Anche la nostra associazione si è avvalsa dell’ utilizzo della tecnologia e abbiamo organizzato lezioni tramite la piattaforma zoom. Molto bravi i vari tecnici che hanno dato la loro disponibilità a tenere queste lezioni su scala nazionale e che hanno saputo renderle coinvolgenti e molto, molto interessanti, non facendo quasi sentire la mancanza della presenza fisica in loco. Anche se interagire direttamente è tutt’altra cosa e c’è solo da augurarsi che l’esperienza non debba essere ripetuta.
Quello a cui non vorrei più assistere sono le “scissioni”, perché ritengo che ognuno sia una risorsa.
Cosa auspica per il futuro del karate, cosa le piacerebbe “vedere o non vedere” più?

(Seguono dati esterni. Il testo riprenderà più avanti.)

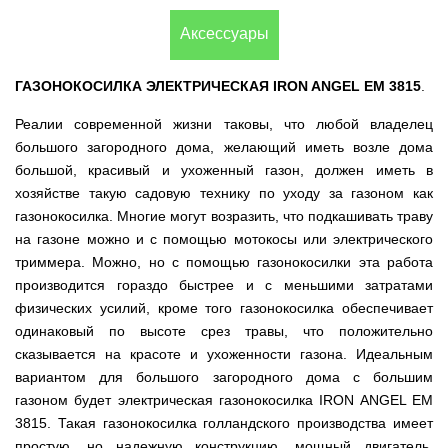
(Верк)
закрытые
для
IV
Измельчители
мотоблоков
Двигатели
Компрессоры с
/
Канадские
Аксессуары
Катки
Генераторы
Компостеры
веток,
177F
VITALS
прямым
IH
печи
для
Weima
открытые
веткоизмельчители
приводом
Булерьян
газона
Кондиционеры
Vitals
VESUVI
Запчасти
Двигатели
Бойлеры,
AL-
GREE
ГАЗОНОКОСИЛКА ЭЛЕКТРИЧЕСКАЯ
IRON ANGEL EM 3815
.
Генераторы
для
WEIMA
Компрессоры с
водонагреватели
KO
Кормоизмельчители
Sadko
Измельчители
мотоблоков
ременным
ISTO
Канадские
Кондиционеры
Powercraft
Реалии современной жизни таковы, что любой владелец
(Садко)
веток,
190N
приводом
IVC
печи
Двигатели
OSAKA
веткоизмельчители
Combi
Булерьян
Мотокосы
большого загородного дома, желающий иметь возле дома
BULAT
AL-
Кормоизмельчители
Генераторы
CANADA
Запчасти
большой, красивый и ухоженный газон, должен иметь в
KO
ДТЗ
AL-
для
Бойлеры,
Электрокосы
Двигатели
KO
хозяйстве такую садовую технику по уходу за газоном как
мотоблоков
водонагреватели
Канадские
ZUBR
Измельчители
195N
ISTO
печи
газонокосилка. Многие могут возразить, что подкашивать траву
Кусторезы
Масло
веток,
Генераторы
IVD
Булерьян
Двигатели
AL-
на газоне можно и с помощью мотокосы или электрического
веткоизмельчители
KONNER
DRY
VESUVI
Коробки
TATA
KO
Аккумуляторные
Konner&Sohnen
Дизельные
SOHNEN
с
передач
триммера. Можно, но с помощью газонокосилки эта работа
триммеры
мотоблоки
варочной
КПП,
Бойлеры,
и
Двигатели
Масло
производится гораздо быстрее и с меньшими затратами
Измельчители
поверхностью
Инверторные
редукторы
водонагреватели Novatec
Мотобуры
косы
GRUNWELT
Iron
веток
Бензиновые
физических усилий, кроме того газонокосилка обеспечивает
генераторы
на
Irin
Angel
Hyundai
мотоблоки
KONNER
мотоблоки
Канадские
Angel
Бойлеры
одинаковый по высоте срез травы, что положительно
Аккумуляторный
Мотокультиваторы Кентавр
Двигатели
SOHNEN
печи
EWT
инструмент
ДТЗ
сказывается на красоте и ухоженности газона. Идеальным
Измельчители
Мотоблоки
Булерьян
Шины,
Clima
Мотобуры
AL-
Мотокультиваторы IRON
Бензиновые мотопомпы
веток,
с
CANADA
диски,
вариантом для большого загородного дома с большим
FLACH
Vitals
KO
ANGEL
Двигатели
веткоизмельчители
водяным
с
камеры
Плоский
EASY
газоном будет электрическая газонокосилка IRON ANGEL EM
с
Скиф
охлаждением
варочной
на
Дизельные мотопомпы
водонагреватель
Мотороллеры
Мотобуры
FLEX
центробежным
Мотокультиваторы PUBERT
3815. Такая газонокосилка голландского производства имеет
поверхностью
мотоблоки
с
SPARK
Кентавр
сцеплением
и
Мотоблоки
мокрым
Для
простую, но надежную конструкцию, мощный двигатель,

Auspico che gli insegnamenti che oggi ci vengono tramessi dai grandi maestri, possano perpetuarsi anche in futuro, che non vadano mai “persi”. Quello a cui non vorrei più assistere sono le “scissioni”, perché ritengo che ognuno sia una risorsa e quindi che il venir meno di detta risorsa possa soltanto essere un impoverimento.
Quali sono i suoi progetti futuri?
È un po’ di tempo che sto cercando di realizzare un progetto per coinvolgere nella pratica del karate persone di ogni età, diversamente abili, considerati i benefici che questi potrebbero trarne. Per il resto spero di poter continuare a dare il mio sempre più impegnato contributo alla diffusione del karate e alla nostra Federazione, anche organizzando, come già fatto in passato, grandi eventi come la Coppa Shotokan e il Campionato Italiano Centro Sud. In tutto questo, continuare a praticare e a essere un grande nonno.